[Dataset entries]

····················

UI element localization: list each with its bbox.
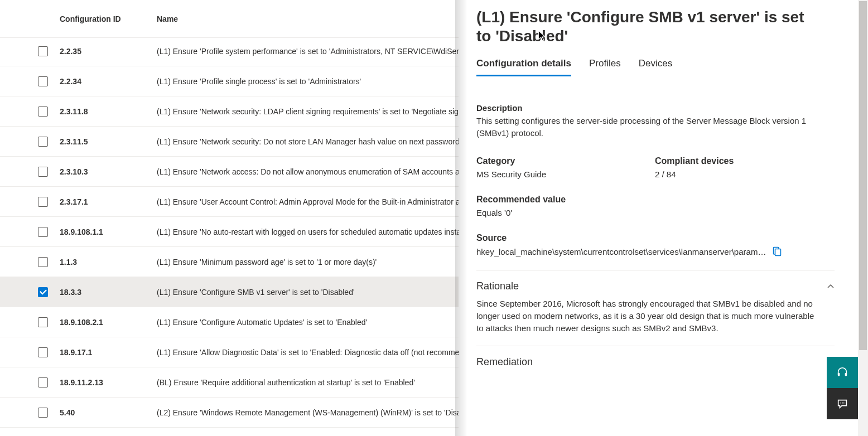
row-checkbox[interactable] (38, 287, 48, 297)
table-row[interactable]: 2.3.11.5(L1) Ensure 'Network security: D… (0, 127, 459, 157)
category-label: Category (476, 156, 655, 166)
support-button[interactable] (827, 357, 858, 388)
scrollbar-thumb[interactable] (859, 1, 867, 350)
svg-rect-1 (838, 373, 840, 376)
table-row[interactable]: 2.3.17.1(L1) Ensure 'User Account Contro… (0, 187, 459, 217)
table-row[interactable]: 2.2.35(L1) Ensure 'Profile system perfor… (0, 36, 459, 66)
table-row[interactable]: 2.3.10.3(L1) Ensure 'Network access: Do … (0, 157, 459, 187)
table-row[interactable]: 18.9.17.1(L1) Ensure 'Allow Diagnostic D… (0, 337, 459, 367)
configuration-name: (L1) Ensure 'User Account Control: Admin… (157, 197, 459, 206)
compliant-devices-label: Compliant devices (655, 156, 833, 166)
remediation-accordion-header[interactable]: Remediation (476, 346, 835, 374)
table-row[interactable]: 5.40(L2) Ensure 'Windows Remote Manageme… (0, 398, 459, 428)
row-checkbox[interactable] (38, 167, 48, 177)
category-value: MS Security Guide (476, 169, 655, 179)
row-checkbox[interactable] (38, 377, 48, 387)
tab-configuration-details[interactable]: Configuration details (476, 58, 571, 76)
configuration-name: (L2) Ensure 'Windows Remote Management (… (157, 408, 459, 417)
feedback-button[interactable] (827, 388, 858, 419)
row-checkbox[interactable] (38, 137, 48, 147)
configuration-name: (L1) Ensure 'Minimum password age' is se… (157, 258, 459, 267)
configuration-id: 18.9.17.1 (60, 348, 157, 357)
configuration-name: (L1) Ensure 'Profile single process' is … (157, 77, 459, 86)
row-checkbox[interactable] (38, 106, 48, 117)
row-checkbox[interactable] (38, 347, 48, 357)
configuration-id: 1.1.3 (60, 258, 157, 267)
tab-profiles[interactable]: Profiles (589, 58, 621, 76)
configuration-name: (L1) Ensure 'Profile system performance'… (157, 47, 459, 56)
row-checkbox[interactable] (38, 46, 48, 56)
configuration-id: 2.3.11.5 (60, 137, 157, 146)
configuration-id: 2.3.10.3 (60, 167, 157, 176)
configuration-id: 2.2.35 (60, 47, 157, 56)
svg-point-5 (843, 403, 845, 404)
description-text: This setting configures the server-side … (476, 115, 822, 139)
configuration-name: (L1) Ensure 'Configure Automatic Updates… (157, 318, 459, 327)
svg-rect-0 (775, 249, 781, 256)
table-header: Configuration ID Name (0, 0, 459, 38)
configuration-name: (L1) Ensure 'Configure SMB v1 server' is… (157, 288, 459, 297)
rationale-label: Rationale (476, 280, 519, 292)
column-header-name[interactable]: Name (157, 14, 459, 23)
tab-devices[interactable]: Devices (639, 58, 672, 76)
row-checkbox[interactable] (38, 76, 48, 86)
configuration-name: (L1) Ensure 'Network security: LDAP clie… (157, 107, 459, 116)
configuration-id: 18.3.3 (60, 288, 157, 297)
configuration-id: 2.3.17.1 (60, 197, 157, 206)
configuration-name: (L1) Ensure 'Network security: Do not st… (157, 137, 459, 146)
table-row[interactable]: 18.9.108.1.1(L1) Ensure 'No auto-restart… (0, 217, 459, 247)
configuration-id: 5.40 (60, 408, 157, 417)
table-row[interactable]: 18.9.11.2.13(BL) Ensure 'Require additio… (0, 367, 459, 398)
remediation-label: Remediation (476, 356, 533, 368)
rationale-accordion-header[interactable]: Rationale (476, 270, 835, 298)
table-row[interactable]: 1.1.3(L1) Ensure 'Minimum password age' … (0, 247, 459, 277)
row-checkbox[interactable] (38, 227, 48, 237)
compliant-devices-value: 2 / 84 (655, 169, 833, 179)
table-row[interactable]: 2.3.11.8(L1) Ensure 'Network security: L… (0, 96, 459, 127)
configuration-name: (L1) Ensure 'Allow Diagnostic Data' is s… (157, 348, 459, 357)
detail-panel: (L1) Ensure 'Configure SMB v1 server' is… (466, 0, 857, 436)
svg-point-4 (842, 403, 843, 404)
configuration-name: (L1) Ensure 'Network access: Do not allo… (157, 167, 459, 176)
column-header-configuration-id[interactable]: Configuration ID (60, 14, 157, 23)
copy-icon[interactable] (773, 246, 782, 256)
table-row[interactable]: 2.2.34(L1) Ensure 'Profile single proces… (0, 66, 459, 96)
recommended-value: Equals '0' (476, 208, 835, 217)
detail-tabs: Configuration details Profiles Devices (476, 58, 835, 76)
configuration-id: 2.3.11.8 (60, 107, 157, 116)
description-label: Description (476, 103, 822, 113)
source-label: Source (476, 233, 833, 243)
configuration-id: 18.9.108.1.1 (60, 227, 157, 236)
scrollbar[interactable] (858, 0, 868, 436)
row-checkbox[interactable] (38, 197, 48, 207)
detail-title: (L1) Ensure 'Configure SMB v1 server' is… (476, 8, 822, 46)
configuration-id: 18.9.11.2.13 (60, 378, 157, 387)
row-checkbox[interactable] (38, 257, 48, 267)
table-row[interactable]: 18.3.3(L1) Ensure 'Configure SMB v1 serv… (0, 277, 459, 307)
rationale-text: Since September 2016, Microsoft has stro… (476, 298, 822, 346)
row-checkbox[interactable] (38, 408, 48, 418)
configuration-id: 2.2.34 (60, 77, 157, 86)
configuration-name: (BL) Ensure 'Require additional authenti… (157, 378, 459, 387)
recommended-value-label: Recommended value (476, 195, 835, 205)
svg-rect-2 (845, 373, 847, 376)
configuration-name: (L1) Ensure 'No auto-restart with logged… (157, 227, 459, 236)
row-checkbox[interactable] (38, 317, 48, 327)
svg-point-3 (840, 403, 841, 404)
chevron-up-icon (827, 283, 835, 290)
configuration-id: 18.9.108.2.1 (60, 318, 157, 327)
source-value: hkey_local_machine\system\currentcontrol… (476, 247, 766, 256)
table-row[interactable]: 18.9.108.2.1(L1) Ensure 'Configure Autom… (0, 307, 459, 337)
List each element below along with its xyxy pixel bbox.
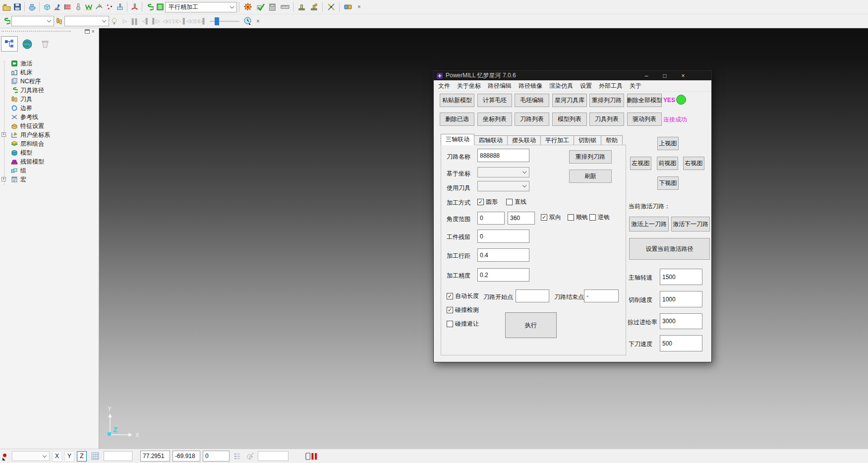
- tree-item-levels-sets[interactable]: 层和组合: [0, 139, 98, 148]
- picker-combobox[interactable]: [12, 451, 50, 461]
- collision-button[interactable]: [241, 1, 254, 13]
- step-forward-button[interactable]: ▌▷: [151, 15, 161, 27]
- rewind-button[interactable]: ◁◁: [161, 15, 172, 27]
- slider-handle[interactable]: [215, 17, 219, 25]
- toolpath-verify-button[interactable]: [129, 1, 140, 13]
- stock-input[interactable]: [477, 230, 529, 243]
- view-front-button[interactable]: 前视图: [657, 157, 678, 170]
- go-end-button[interactable]: ▷▷▌: [194, 15, 207, 27]
- set-active-path-button[interactable]: 设置当前激活路径: [629, 238, 710, 260]
- toolpath-list-button[interactable]: [155, 1, 165, 13]
- xyz-list-button[interactable]: [232, 451, 242, 461]
- toolpath-button[interactable]: [144, 1, 155, 13]
- dialog-close-button[interactable]: ×: [677, 71, 690, 80]
- active-toolpath-combobox[interactable]: 平行精加工: [165, 2, 237, 12]
- tab-3axis[interactable]: 三轴联动: [441, 134, 474, 145]
- menu-path-edit[interactable]: 路径编辑: [484, 82, 515, 90]
- tool-library-button[interactable]: 星河刀具库: [552, 94, 587, 107]
- grid-size-input[interactable]: [104, 451, 132, 461]
- tool-button[interactable]: [73, 1, 83, 13]
- coord-list-button[interactable]: 坐标列表: [477, 113, 512, 126]
- collision-avoid-checkbox[interactable]: 碰撞避让: [447, 320, 479, 328]
- tree-item-boundaries[interactable]: 边界: [0, 104, 98, 113]
- tree-item-stock-models[interactable]: 残留模型: [0, 157, 98, 166]
- view-left-button[interactable]: 左视图: [630, 157, 651, 170]
- boundary-button[interactable]: [83, 1, 94, 13]
- pattern-button[interactable]: [94, 1, 104, 13]
- menu-coords[interactable]: 关于坐标: [454, 82, 484, 90]
- toolbar-close-button[interactable]: ×: [354, 1, 364, 13]
- menu-about[interactable]: 关于: [626, 82, 645, 90]
- view-top-button[interactable]: 上视图: [657, 137, 679, 150]
- coord-x-value[interactable]: [140, 451, 170, 462]
- cubes-button[interactable]: [342, 1, 354, 13]
- render-button[interactable]: [27, 1, 37, 13]
- bidirectional-checkbox[interactable]: ✓双向: [541, 213, 561, 222]
- leads-links-button[interactable]: [52, 1, 62, 13]
- spindle-speed-input[interactable]: [660, 269, 702, 285]
- auto-length-checkbox[interactable]: ✓自动长度: [447, 292, 479, 300]
- tree-item-feature-sets[interactable]: 特征设置: [0, 121, 98, 130]
- tool-combobox[interactable]: [64, 16, 109, 26]
- clamp-button[interactable]: [295, 1, 308, 13]
- execute-button[interactable]: 执行: [505, 312, 557, 338]
- skim-rate-input[interactable]: [660, 313, 702, 329]
- explorer-tab-globe[interactable]: [19, 36, 36, 52]
- maximize-button[interactable]: □: [658, 71, 671, 80]
- device-status-button[interactable]: ▌▌: [305, 451, 318, 461]
- refresh-button[interactable]: 刷新: [569, 170, 612, 183]
- verify-ok-button[interactable]: [254, 1, 266, 13]
- view-right-button[interactable]: 右视图: [683, 157, 704, 170]
- view-bottom-button[interactable]: 下视图: [657, 176, 679, 190]
- tree-item-patterns[interactable]: 参考线: [0, 113, 98, 121]
- scissors-button[interactable]: [325, 1, 337, 13]
- open-button[interactable]: [1, 1, 12, 13]
- axis-y-toggle[interactable]: Y: [64, 451, 74, 462]
- toolpath-combobox[interactable]: [11, 16, 54, 26]
- toolbar2-close-button[interactable]: ×: [253, 15, 263, 27]
- panel-grip[interactable]: [1, 31, 71, 32]
- coord-y-value[interactable]: [173, 451, 200, 462]
- toolpath-select-button[interactable]: [1, 15, 11, 27]
- start-point-input[interactable]: [516, 289, 549, 302]
- tab-parallel[interactable]: 平行加工: [540, 135, 574, 145]
- collision-check-checkbox[interactable]: ✓碰撞检测: [447, 306, 479, 314]
- float-panel-icon[interactable]: [85, 29, 90, 34]
- tab-swivel[interactable]: 摆头联动: [507, 135, 541, 145]
- ruler-button[interactable]: [279, 1, 291, 13]
- rearrange-toolpath-button[interactable]: 重排列刀路: [569, 150, 612, 164]
- feature-set-button[interactable]: [104, 1, 115, 13]
- explorer-tab-trash[interactable]: [37, 36, 54, 52]
- activate-next-button[interactable]: 激活下一刀路: [671, 217, 710, 232]
- activate-prev-button[interactable]: 激活上一刀路: [629, 217, 669, 232]
- grid-toggle[interactable]: [89, 451, 101, 461]
- tree-item-nc-programs[interactable]: NC程序: [0, 77, 98, 86]
- save-button[interactable]: [12, 1, 22, 13]
- clock-button[interactable]: [242, 15, 253, 27]
- play-button[interactable]: ▷: [119, 15, 130, 27]
- coord-combobox[interactable]: [477, 167, 529, 177]
- explorer-tab-tree[interactable]: [1, 36, 18, 52]
- probe-indicator[interactable]: [1, 452, 9, 461]
- menu-settings[interactable]: 设置: [577, 82, 595, 90]
- toolpath-list-button[interactable]: 刀路列表: [515, 113, 549, 126]
- pause-button[interactable]: ▌▌: [130, 15, 140, 27]
- expand-icon[interactable]: +: [1, 177, 6, 181]
- end-point-input[interactable]: [584, 289, 619, 302]
- angle-from-input[interactable]: [477, 212, 505, 225]
- fast-forward-button[interactable]: ▷▷: [172, 15, 182, 27]
- speed-slider[interactable]: [210, 17, 239, 26]
- calc-stock-button[interactable]: 计算毛坯: [477, 94, 512, 107]
- delete-selected-button[interactable]: 删除已选: [440, 113, 474, 126]
- tree-item-workplanes[interactable]: +用户坐标系: [0, 130, 98, 139]
- conventional-checkbox[interactable]: 逆铣: [589, 213, 610, 222]
- toolpath-name-input[interactable]: [477, 149, 529, 162]
- tree-item-models[interactable]: 模型: [0, 148, 98, 157]
- tree-item-groups[interactable]: 组: [0, 166, 98, 175]
- coord-z-value[interactable]: [203, 451, 230, 462]
- tree-item-macros[interactable]: +宏: [0, 175, 98, 184]
- plunge-speed-input[interactable]: [660, 335, 702, 351]
- calculator-button[interactable]: [266, 1, 279, 13]
- delete-models-button[interactable]: 删除全部模型: [627, 94, 662, 107]
- method-circle-checkbox[interactable]: ✓圆形: [477, 198, 498, 206]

····················

__Exercise objective__. Scan the lines above for the word "menu" and copy every one where it occurs.

__Solution to the problem__.
- menu-path-edit[interactable]: 路径编辑: [484, 82, 515, 90]
- menu-coords[interactable]: 关于坐标: [454, 82, 484, 90]
- menu-about[interactable]: 关于: [626, 82, 645, 90]
- menu-settings[interactable]: 设置: [577, 82, 595, 90]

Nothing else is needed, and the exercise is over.